** RECORDS PROVIDED follows **

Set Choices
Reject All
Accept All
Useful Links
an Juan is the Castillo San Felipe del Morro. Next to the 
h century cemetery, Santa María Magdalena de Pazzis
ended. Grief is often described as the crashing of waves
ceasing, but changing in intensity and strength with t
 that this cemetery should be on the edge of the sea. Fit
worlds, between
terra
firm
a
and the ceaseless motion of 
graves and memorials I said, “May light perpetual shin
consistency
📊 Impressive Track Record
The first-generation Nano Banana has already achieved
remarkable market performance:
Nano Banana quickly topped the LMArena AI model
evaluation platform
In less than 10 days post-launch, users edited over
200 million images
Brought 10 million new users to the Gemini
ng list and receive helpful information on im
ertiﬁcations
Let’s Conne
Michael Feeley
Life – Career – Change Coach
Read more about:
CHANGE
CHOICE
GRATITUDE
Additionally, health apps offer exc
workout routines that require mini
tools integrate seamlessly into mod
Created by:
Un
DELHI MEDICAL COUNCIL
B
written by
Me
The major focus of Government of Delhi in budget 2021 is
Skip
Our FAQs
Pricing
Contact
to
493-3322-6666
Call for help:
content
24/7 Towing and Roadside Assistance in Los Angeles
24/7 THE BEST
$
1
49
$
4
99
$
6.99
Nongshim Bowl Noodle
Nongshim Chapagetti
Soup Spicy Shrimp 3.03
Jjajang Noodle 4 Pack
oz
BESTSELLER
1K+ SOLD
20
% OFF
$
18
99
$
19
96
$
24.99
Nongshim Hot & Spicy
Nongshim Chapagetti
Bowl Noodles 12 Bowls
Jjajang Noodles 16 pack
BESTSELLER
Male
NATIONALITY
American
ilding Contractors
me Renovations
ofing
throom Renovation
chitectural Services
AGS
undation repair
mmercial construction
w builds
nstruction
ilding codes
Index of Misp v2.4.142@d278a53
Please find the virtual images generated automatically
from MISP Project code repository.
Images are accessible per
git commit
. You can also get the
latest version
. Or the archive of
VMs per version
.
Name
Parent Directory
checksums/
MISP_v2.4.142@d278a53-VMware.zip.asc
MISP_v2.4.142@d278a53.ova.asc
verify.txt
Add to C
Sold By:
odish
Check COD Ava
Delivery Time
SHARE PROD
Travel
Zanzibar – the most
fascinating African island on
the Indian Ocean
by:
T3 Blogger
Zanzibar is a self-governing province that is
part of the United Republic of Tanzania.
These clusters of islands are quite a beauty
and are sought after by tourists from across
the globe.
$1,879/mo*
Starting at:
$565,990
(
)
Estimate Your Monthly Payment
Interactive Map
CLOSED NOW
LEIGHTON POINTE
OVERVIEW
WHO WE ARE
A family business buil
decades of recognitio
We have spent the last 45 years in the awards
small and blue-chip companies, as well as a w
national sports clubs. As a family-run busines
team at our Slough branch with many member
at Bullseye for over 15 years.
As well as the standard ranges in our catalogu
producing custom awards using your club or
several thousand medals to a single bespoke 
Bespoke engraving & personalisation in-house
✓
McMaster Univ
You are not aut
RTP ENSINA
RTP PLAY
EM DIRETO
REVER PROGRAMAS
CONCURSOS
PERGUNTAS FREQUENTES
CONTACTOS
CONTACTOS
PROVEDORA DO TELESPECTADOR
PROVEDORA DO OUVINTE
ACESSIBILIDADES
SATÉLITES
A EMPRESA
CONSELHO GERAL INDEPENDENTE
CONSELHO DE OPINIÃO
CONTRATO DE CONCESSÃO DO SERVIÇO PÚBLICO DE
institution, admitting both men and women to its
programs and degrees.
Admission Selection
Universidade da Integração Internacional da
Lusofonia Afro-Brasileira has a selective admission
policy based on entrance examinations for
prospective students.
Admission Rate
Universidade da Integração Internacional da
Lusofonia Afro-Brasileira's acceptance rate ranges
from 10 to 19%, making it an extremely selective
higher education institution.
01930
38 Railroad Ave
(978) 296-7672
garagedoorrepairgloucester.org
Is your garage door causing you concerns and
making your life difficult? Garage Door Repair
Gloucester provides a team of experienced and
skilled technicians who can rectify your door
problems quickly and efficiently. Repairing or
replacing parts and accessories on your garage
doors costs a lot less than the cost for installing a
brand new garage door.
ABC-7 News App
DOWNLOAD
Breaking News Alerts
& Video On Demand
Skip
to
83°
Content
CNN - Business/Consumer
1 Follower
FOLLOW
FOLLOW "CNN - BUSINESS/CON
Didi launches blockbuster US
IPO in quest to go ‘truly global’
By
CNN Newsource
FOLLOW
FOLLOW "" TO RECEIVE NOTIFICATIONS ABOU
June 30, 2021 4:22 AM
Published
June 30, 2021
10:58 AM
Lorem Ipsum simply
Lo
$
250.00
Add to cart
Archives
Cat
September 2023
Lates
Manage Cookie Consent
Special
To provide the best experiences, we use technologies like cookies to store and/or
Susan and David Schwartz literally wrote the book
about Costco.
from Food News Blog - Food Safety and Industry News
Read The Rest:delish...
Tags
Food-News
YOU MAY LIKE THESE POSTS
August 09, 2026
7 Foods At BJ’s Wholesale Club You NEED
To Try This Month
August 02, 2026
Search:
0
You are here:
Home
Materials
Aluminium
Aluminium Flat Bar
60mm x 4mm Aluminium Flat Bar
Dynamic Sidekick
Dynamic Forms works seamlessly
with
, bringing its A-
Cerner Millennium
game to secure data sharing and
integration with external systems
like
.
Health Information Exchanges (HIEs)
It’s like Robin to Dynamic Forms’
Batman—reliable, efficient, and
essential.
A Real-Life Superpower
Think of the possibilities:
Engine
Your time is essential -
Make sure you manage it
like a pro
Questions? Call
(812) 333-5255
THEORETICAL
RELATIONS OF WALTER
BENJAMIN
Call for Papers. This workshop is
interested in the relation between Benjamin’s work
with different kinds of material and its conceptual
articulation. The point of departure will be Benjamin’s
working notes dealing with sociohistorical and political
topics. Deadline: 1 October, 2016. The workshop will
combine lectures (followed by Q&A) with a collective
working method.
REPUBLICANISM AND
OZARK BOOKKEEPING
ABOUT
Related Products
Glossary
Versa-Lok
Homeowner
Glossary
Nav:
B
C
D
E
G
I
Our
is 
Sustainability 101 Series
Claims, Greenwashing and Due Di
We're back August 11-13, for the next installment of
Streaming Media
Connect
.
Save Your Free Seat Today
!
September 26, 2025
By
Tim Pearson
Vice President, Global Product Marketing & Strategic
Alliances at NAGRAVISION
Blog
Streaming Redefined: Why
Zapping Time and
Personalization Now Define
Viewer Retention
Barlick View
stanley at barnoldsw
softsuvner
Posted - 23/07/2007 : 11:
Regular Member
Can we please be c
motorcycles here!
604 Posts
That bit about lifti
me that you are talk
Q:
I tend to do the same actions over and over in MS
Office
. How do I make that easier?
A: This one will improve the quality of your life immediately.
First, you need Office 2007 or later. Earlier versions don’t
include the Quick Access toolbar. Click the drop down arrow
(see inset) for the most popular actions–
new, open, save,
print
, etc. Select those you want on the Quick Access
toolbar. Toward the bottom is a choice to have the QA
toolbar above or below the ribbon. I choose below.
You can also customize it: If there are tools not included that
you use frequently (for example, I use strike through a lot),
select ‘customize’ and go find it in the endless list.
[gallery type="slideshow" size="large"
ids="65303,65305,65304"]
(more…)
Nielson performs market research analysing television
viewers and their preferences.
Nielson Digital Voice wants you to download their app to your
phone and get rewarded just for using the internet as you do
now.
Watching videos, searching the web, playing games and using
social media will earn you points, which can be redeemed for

** End of RECORDS PROVIDED **

REQUIRED ACTION: Quote the records above from their first line through the line containing "ceasing, but changing", both ends included.

SOLUTION TO THE EXERCISE:
Set Choices
Reject All
Accept All
Useful Links
an Juan is the Castillo San Felipe del Morro. Next to the 
h century cemetery, Santa María Magdalena de Pazzis
ended. Grief is often described as the crashing of waves
ceasing, but changing in intensity and strength with t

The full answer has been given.